Kulturphilter Stadtplan

Vom Zerpflücken der Rose

Ein Besuch beim Lyrischen Quartett in Schwabing

Marcel Reich-Ranicki hatte einst über sein populäres Literaturkritikformat im ZDF, das Literarische Quartett, geschrieben: „Gibt es im Quartett ordentliche Analysen literarischer Werke? Nein, niemals. Wird hier vereinfacht? Unentwegt. Ist das Ergebnis oberflächlich? Es ist sogar sehr oberflächlich.“ Seit dem Jahr 2011 hat sich das Münchner Lyrikkabinett aufgemacht, auf dem Feld der Poesie den Gegenbeweis zu erbringen.
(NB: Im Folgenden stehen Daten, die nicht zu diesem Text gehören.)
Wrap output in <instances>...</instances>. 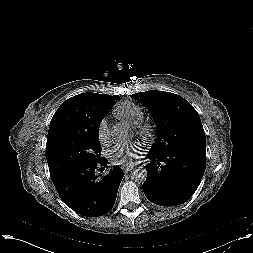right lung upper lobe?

Das Lyrische Quartett zu Gast in den Räumen der Stiftung Lyrikkabinett (© Stiftung Lyrikkabinett)

Viermal jährlich finden sich in einem minimalistisch-würfelförmig gestalteten Hinterhofgebäude in der Schwabinger Amalienstraße die Literaturwissenschaftler und Lyriker Heinrich Detering und Harald Hartung, die freie Journalistin und Moderatorin Kristina Maidt-Zinke und ein wechselnder Gast zum Lyrischen Quartett zusammen. Das Publikum ist bunt gemischt, der Rahmen überschaubar und bereits beim Betreten des Vortragssaals wird eine Atmosphäre des geselligen, gelehrten Austausches spürbar. Dazu trägt schon das innenarchitektonische Arrangement bei: Über Lyrik wird hier inmitten von Lyrik diskutiert – hohe, kühle Stahlschränke verwahren einen Querschnitt durch die deutsche und internationale Poesie und stehen in einem anregenden Kontrast zu den hellen Holzplanken, die die Decke des integrierten Vortragssaals tragen. Dazwischen immer wieder aufgeschlagene Gedichtbände und künstlerische Interpretationen von Büchern und Buchregalen – und mittendrin zwei Schreibtische von Mitarbeitern des Lyrikkabinetts, die den eigentümlichen Werkstattcharakter des Raumes verstärken.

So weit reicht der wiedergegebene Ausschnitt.